Üstün varlık. Mutavassıt bir müslüman
âlimin bundan ne anladığını açıklayın. Ayni zamanda henüz gençlik çağında
bulunan bir kimsenin ne anladığını iazh edin ?
Cevab
Mutavassıt, ya'ni İslâmın rûhiyyâtına
orta derecede vâkıf olan bir müslüman ALLAH ism-i celîn ( büyük ismin
) den: Her şey o'nun taht-ı ihâtasında ( kuşatması altında ) olduğunu,
mevcûdât ve şuûnâtda ( hadiselerde ) ki tasarrufât ( sâhib olma ) ve
feyz-i hayâtın ( hayat bolluğunun ) O'nun isimlerinin tecelliyyâtı (
görünüşü ) ve nurları bulunduğunu, yine ( Ehad ) olduğunu, ya'ni kesret
( çokluk ) denilen tecelliyyât ve vahdâniyyetin merci'-i mutkalı ( mutlak
dönülecek yeri ) olduğunu, o zât-ı mutlakın ehadiyyeti, vahdâniyyetden
bile müstağnî (doymuş) bulunduğunu, bu kadar kesret ve azamet (büyüklük)
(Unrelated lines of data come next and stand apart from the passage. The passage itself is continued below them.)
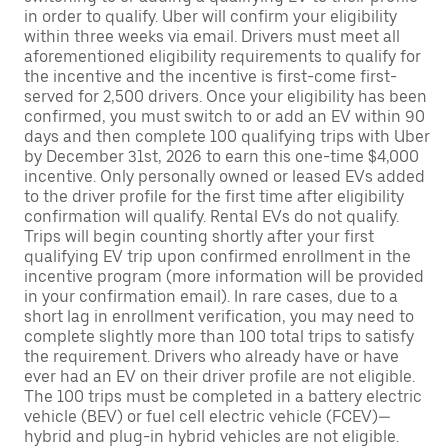
in order to qualify. Uber will confirm your eligibility
within three weeks via email. Drivers must meet all
aforementioned eligibility requirements to qualify for
the incentive and the incentive is first-come first-
served for 2,500 drivers. Once your eligibility has been
confirmed, you must switch to or add an EV within 90
days and then complete 100 qualifying trips with Uber
by December 31st, 2026 to earn this one-time $4,000
incentive. Only personally owned or leased EVs added
to the driver profile for the first time after eligibility
confirmation will qualify. Rental EVs do not qualify.
Trips will begin counting shortly after your first
qualifying EV trip upon confirmed enrollment in the
incentive program (more information will be provided
in your confirmation email). In rare cases, due to a
short lag in enrollment verification, you may need to
complete slightly more than 100 total trips to satisfy
the requirement. Drivers who already have or have
ever had an EV on their driver profile are not eligible.
The 100 trips must be completed in a battery electric
vehicle (BEV) or fuel cell electric vehicle (FCEV)—
hybrid and plug-in hybrid vehicles are not eligible.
tecelliyyâtı ile zâtından bir şey eksilmediğini, kezâ (Samed) olduğunu,
ya'ni bütün mevcûdâtdan müstağni, bize tâbi' olmaktan gani fakat bütün
mevcudâtdaki feyizler, kitablar, senedler, ameller hep O'nun samedâniyyeti
ile olduğunu, ya'ni O'nun hiçbir şeyle münâsebet ve teallûku (alâkası
) olmadığı gibi, bir şey'e tekarrüb edip ( yaklaşıp ) de ondan intifa'
etmek (faydalanmak) şâibe (leke)sinde de münezzeh (temiz ) ve şânı âlî
bulunduğunu, eşyadan hiçbir şey'in cüz'ü ( parçası ) olmayıp, hiç bir
şey'i tevlîd (doğurma) tarîkı (yolu) ile ve infiâlât-ı bâtıne mecbûriyyrti
ile bu âleme getirmediğini, O'nun, bu gibi acz ve ihtiyacdan münezzeh
bulunduğunu, bu mazhariyyet (naîl olma) O'nun sırr-ı ehadiyyetini izhâr
(meydana çıkarmak) içün (Kün) emrinin tecellîsinden ibâret olduğunu,
kezâlik O'nun herhangi bir şeyle temâs edip kendisine muîn (yardımcı)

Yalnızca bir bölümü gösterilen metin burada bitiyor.